So this week I’m waiting for some contributors to send in revisions to their proposals. I’ve really enjoyed working with prospective authors and seeing some already strong abstracts get even better. The next step: putting the prospectus together. I’m hoping to send that document along to the authors for feedback by mid-March.
As I’ve been reading the abstracts again, in addition to doing my own writing and editing and teaching, I’ve been struck by how some of the writers and texts we know, love, and teach elude our best efforts at criticism. To my mind, the best criticism — and probably the best teaching — models new ways of thinking and reading. You show your reader (or your students) how to read differently, and thus how to see differently.

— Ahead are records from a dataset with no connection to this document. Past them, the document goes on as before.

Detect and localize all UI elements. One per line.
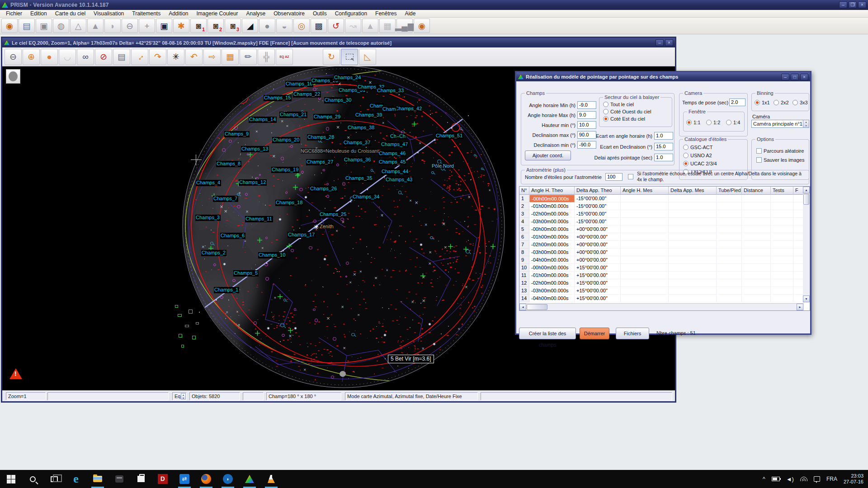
v-scroll-thumb[interactable]: [803, 194, 809, 205]
info-globe-icon[interactable]: ◍: [53, 19, 69, 33]
field-input[interactable]: 9.0: [577, 111, 596, 119]
drop-icon[interactable]: ●: [259, 19, 275, 33]
column-header-0[interactable]: N°: [519, 187, 529, 195]
prism-icon[interactable]: [239, 470, 260, 488]
dialog-titlebar[interactable]: Réalisation du modèle de pointage par po…: [516, 72, 810, 81]
field-label[interactable]: Champs_34: [352, 194, 380, 200]
field-label[interactable]: Champs_8: [216, 161, 241, 167]
horizon-icon[interactable]: ◡: [59, 49, 76, 65]
step-arrow-icon[interactable]: ⇨: [203, 49, 221, 65]
wifi-icon[interactable]: [800, 477, 807, 481]
field-input[interactable]: 15.0: [654, 143, 673, 150]
menu-item-fen-tres[interactable]: Fenêtres: [371, 10, 401, 18]
zoom-out-icon[interactable]: ⊖: [122, 19, 138, 33]
field-label[interactable]: Champs_25: [319, 211, 347, 218]
moon-icon[interactable]: ◗: [104, 19, 121, 33]
field-label[interactable]: Champs_10: [258, 252, 286, 258]
radio-usno-a2[interactable]: USNO A2: [683, 152, 712, 159]
selection-marquee-icon[interactable]: [341, 49, 358, 65]
radio-tout-le-ciel[interactable]: Tout le ciel: [603, 101, 634, 108]
menu-item-traitements[interactable]: Traitements: [128, 10, 165, 18]
field-label[interactable]: Champs_29: [313, 114, 341, 120]
field-label[interactable]: Ch: [390, 133, 397, 140]
table-row[interactable]: 5-00h00m00.000s+00°00'00.00": [519, 225, 804, 233]
fields-table-icon[interactable]: ▦: [222, 49, 239, 65]
firefox-icon[interactable]: [195, 470, 217, 488]
field-label[interactable]: Champs_20: [272, 137, 300, 143]
menu-item-visualisation[interactable]: Visualisation: [90, 10, 128, 18]
field-label[interactable]: Champs_9: [224, 131, 250, 137]
camera-select[interactable]: Caméra principale n°1 ▲▼: [751, 120, 809, 128]
field-label[interactable]: Champs_4: [196, 180, 221, 186]
contract-gray-icon[interactable]: ╬: [258, 49, 275, 65]
scroll-down-button[interactable]: ▼: [803, 296, 810, 302]
field-input[interactable]: 10.0: [577, 121, 596, 129]
column-header-5[interactable]: Tube/Pied: [717, 187, 742, 195]
h-scrollbar[interactable]: [519, 303, 804, 310]
dragon-app-icon[interactable]: Ꭰ: [152, 470, 174, 488]
table-row[interactable]: 2-01h00m00.000s-15°00'00.00": [519, 202, 804, 210]
file-explorer-icon[interactable]: [87, 470, 108, 488]
image-view-icon[interactable]: ▣: [156, 19, 172, 33]
table-row[interactable]: 14-04h00m00.000s+15°00'00.00": [519, 295, 804, 302]
field-label[interactable]: Champs_37: [343, 140, 371, 146]
field-label[interactable]: Champs_33: [377, 88, 405, 94]
thunderbird-icon[interactable]: ◗: [217, 470, 239, 488]
table-row[interactable]: 7-02h00m00.000s+00°00'00.00": [519, 241, 804, 249]
column-header-8[interactable]: F: [793, 187, 804, 195]
field-label[interactable]: Champs_22: [293, 91, 321, 98]
field-label[interactable]: Champs_16: [285, 81, 313, 87]
field-label[interactable]: Cham: [382, 106, 396, 113]
cd-copper-icon[interactable]: ◎: [293, 19, 310, 33]
radio-1x1[interactable]: 1x1: [755, 99, 770, 106]
ajouter-coord-button[interactable]: Ajouter coord.: [525, 150, 571, 160]
field-label[interactable]: Champs_47: [381, 141, 409, 148]
field-label[interactable]: Champs_13: [241, 146, 269, 152]
expand-icon[interactable]: ↔: [131, 49, 148, 65]
scope-config-icon[interactable]: ✏: [240, 49, 257, 65]
constellation-icon[interactable]: △: [70, 19, 86, 33]
start-button[interactable]: Démarrer: [580, 328, 609, 339]
field-label[interactable]: Champs_7: [213, 196, 238, 202]
tray-chevron-icon[interactable]: ^: [763, 476, 765, 482]
start-button[interactable]: [0, 470, 22, 488]
store-icon[interactable]: [130, 470, 152, 488]
table-row[interactable]: 4-03h00m00.000s-15°00'00.00": [519, 218, 804, 225]
checkbox-parcours-al-atoire[interactable]: Parcours aléatoire: [756, 148, 804, 154]
radio-cot-ouest-du-ciel[interactable]: Coté Ouest du ciel: [603, 108, 651, 115]
field-label[interactable]: Champs_3: [195, 215, 221, 221]
table-row[interactable]: 12-02h00m00.000s+15°00'00.00": [519, 279, 804, 287]
radio-ucac-2-3-4[interactable]: UCAC 2/3/4: [683, 160, 717, 167]
camera-1-icon[interactable]: ◙1: [190, 19, 207, 33]
main-minimize-button[interactable]: –: [839, 1, 847, 8]
field-label[interactable]: Ch: [399, 133, 406, 140]
shell-icon[interactable]: ✱: [173, 19, 189, 33]
save-icon[interactable]: ▤: [19, 19, 35, 33]
radio-2x2[interactable]: 2x2: [774, 99, 789, 106]
crosshair-icon[interactable]: +: [139, 19, 155, 33]
telescope-icon[interactable]: ◢: [242, 19, 258, 33]
main-close-button[interactable]: ×: [858, 1, 866, 8]
pointer-icon[interactable]: ▲: [87, 19, 104, 33]
field-label[interactable]: Champs_12: [239, 179, 267, 186]
sky-minimize-button[interactable]: –: [656, 39, 664, 46]
field-label[interactable]: Champs_24: [334, 75, 362, 81]
table-row[interactable]: 10-00h00m00.000s+15°00'00.00": [519, 264, 804, 272]
table-row[interactable]: 1-00h00m00.000s-15°00'00.00": [519, 195, 804, 202]
table-row[interactable]: 11-01h00m00.000s+15°00'00.00": [519, 272, 804, 279]
table-row[interactable]: 13-03h00m00.000s+15°00'00.00": [519, 287, 804, 295]
field-label[interactable]: Champs_28: [307, 134, 335, 141]
cd-arm-icon[interactable]: ◉: [414, 19, 430, 33]
scroll-up-button[interactable]: ▲: [803, 187, 810, 193]
radio-cot-est-du-ciel[interactable]: Coté Est du ciel: [603, 116, 645, 122]
menu-item-edition[interactable]: Edition: [26, 10, 51, 18]
print-icon[interactable]: ▤: [113, 49, 130, 65]
checkbox-sauver-les-images[interactable]: Sauver les images: [756, 157, 805, 163]
sky-window-titlebar[interactable]: Le ciel EQ.2000, Zoom=1, Alpha= 17h03m07…: [2, 38, 675, 47]
rotate-icon[interactable]: ↻: [323, 49, 340, 65]
field-label[interactable]: Champs_15: [264, 95, 292, 101]
speaker-icon[interactable]: ◄): [786, 476, 794, 483]
scroll-right-button[interactable]: ►: [797, 304, 803, 310]
gray-square-icon[interactable]: ▦: [379, 19, 396, 33]
scroll-left-button[interactable]: ◄: [519, 304, 526, 310]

To adapt lines from W. H. Auden, it’s the crack in the tea-cup that opens a lane to somewhere else. You crack open the text, and it takes you somewhere new.
But there a few texts and writers that leave me shrugging my shoulders in front a class, saying, “I don’t know. I just think it’s awesome. What do you guys think?” Jean Rhys is one of them. Stevie Smith. Muriel Spark. Complicated, knotty women I return to again and again because they push back against my readings ever so slightly with their slightly prickly ways.
Fortunately, I have over two dozen incredibly talented teachers and critics to provide (hopefully) me — and you — with approaches to teaching these writers who refuse to be completely “teachable.” Which authors and texts do you find a challenge to teach, to write about?